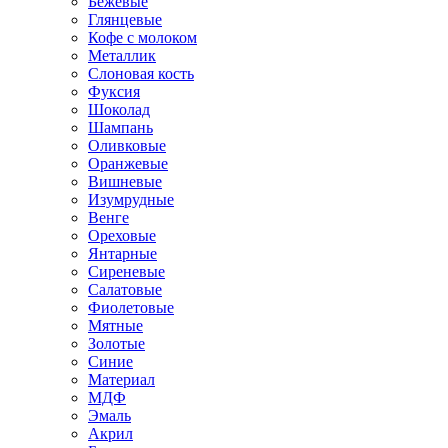
Бежевые
Глянцевые
Кофе с молоком
Металлик
Слоновая кость
Фуксия
Шоколад
Шампань
Оливковые
Оранжевые
Вишневые
Изумрудные
Венге
Ореховые
Янтарные
Сиреневые
Салатовые
Фиолетовые
Мятные
Золотые
Синие
Материал
МДФ
Эмаль
Акрил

--- --- ---

Required action: Transcribe every entry above exactly. Omit all pictures.

Reply to the exercise:
Бежевые
Глянцевые
Кофе с молоком
Металлик
Слоновая кость
Фуксия
Шоколад
Шампань
Оливковые
Оранжевые
Вишневые
Изумрудные
Венге
Ореховые
Янтарные
Сиреневые
Салатовые
Фиолетовые
Мятные
Золотые
Синие
Материал
МДФ
Эмаль
Акрил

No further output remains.